The onboarding script is served at wundervault.com/onboard. Download it first — pipe mode (curl ... | python3) is hard-blocked by the script, which detects it and exits immediately.

curl -fsSL https://wundervault.com/onboard -o /tmp/wv-onboard.py

SHA-256 Checksum

Current checksum of the onboarding script (computed live):

65404b815f862f7d98436168d72bd0f888a18a7d2eb93a8a03a849d8e6a46baa  wv-onboard.py

Verify locally after downloading:

sha256sum /tmp/wv-onboard.py

Ed25519 Signature

The script also carries an ed25519 signature, available at wundervault.com/onboard.sig. The script verifies this automatically on startup — if the signature check fails, it aborts before doing anything.
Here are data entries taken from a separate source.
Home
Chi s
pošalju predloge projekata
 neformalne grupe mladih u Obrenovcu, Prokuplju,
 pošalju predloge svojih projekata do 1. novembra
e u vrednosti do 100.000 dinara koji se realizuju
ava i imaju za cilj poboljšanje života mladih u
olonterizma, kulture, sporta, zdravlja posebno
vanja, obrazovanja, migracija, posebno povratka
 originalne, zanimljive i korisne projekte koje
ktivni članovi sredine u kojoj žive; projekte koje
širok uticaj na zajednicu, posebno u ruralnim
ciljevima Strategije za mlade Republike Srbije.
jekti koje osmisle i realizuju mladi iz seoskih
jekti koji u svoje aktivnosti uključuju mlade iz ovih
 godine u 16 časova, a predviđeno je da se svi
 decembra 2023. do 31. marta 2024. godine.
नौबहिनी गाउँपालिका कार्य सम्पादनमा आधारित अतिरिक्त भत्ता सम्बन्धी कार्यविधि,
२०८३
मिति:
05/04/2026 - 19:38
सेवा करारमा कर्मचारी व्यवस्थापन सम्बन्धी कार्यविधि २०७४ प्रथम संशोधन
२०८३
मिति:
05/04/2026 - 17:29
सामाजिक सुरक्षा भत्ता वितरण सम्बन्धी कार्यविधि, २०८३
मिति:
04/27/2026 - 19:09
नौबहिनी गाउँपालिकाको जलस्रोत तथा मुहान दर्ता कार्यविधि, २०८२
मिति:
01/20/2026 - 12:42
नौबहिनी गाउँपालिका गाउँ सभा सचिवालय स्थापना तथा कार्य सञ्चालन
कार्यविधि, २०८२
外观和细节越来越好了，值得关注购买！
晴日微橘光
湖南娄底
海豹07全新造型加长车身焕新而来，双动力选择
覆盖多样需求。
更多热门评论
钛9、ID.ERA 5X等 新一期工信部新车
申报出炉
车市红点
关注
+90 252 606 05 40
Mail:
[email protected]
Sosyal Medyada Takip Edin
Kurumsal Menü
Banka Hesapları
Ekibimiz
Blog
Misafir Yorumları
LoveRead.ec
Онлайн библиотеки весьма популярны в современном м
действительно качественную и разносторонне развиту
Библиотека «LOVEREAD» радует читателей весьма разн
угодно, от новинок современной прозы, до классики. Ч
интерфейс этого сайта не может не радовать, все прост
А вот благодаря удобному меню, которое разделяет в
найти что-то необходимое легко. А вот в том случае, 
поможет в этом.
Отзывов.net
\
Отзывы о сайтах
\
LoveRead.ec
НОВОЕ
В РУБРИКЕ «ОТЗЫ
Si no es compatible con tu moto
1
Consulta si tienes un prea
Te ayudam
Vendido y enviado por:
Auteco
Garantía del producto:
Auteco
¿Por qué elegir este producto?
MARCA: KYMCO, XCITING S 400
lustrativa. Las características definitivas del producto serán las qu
Public key for independent verification:

3yhfVM5ABcBHPGSuZSQuIxr0C9QkHnFKoGMWwcWpooY=

Verify manually with Python:

python3 - <<'EOF'
from cryptography.hazmat.primitives.asymmetric.ed25519 import Ed25519PublicKey
from cryptography.exceptions import InvalidSignature
import base64, pathlib

pubkey_b64 = "3yhfVM5ABcBHPGSuZSQuIxr0C9QkHnFKoGMWwcWpooY="
script = pathlib.Path("/tmp/wv-onboard.py").read_bytes()
sig_b64  = pathlib.Path("/tmp/wv-onboard.py.sig").read_text().strip()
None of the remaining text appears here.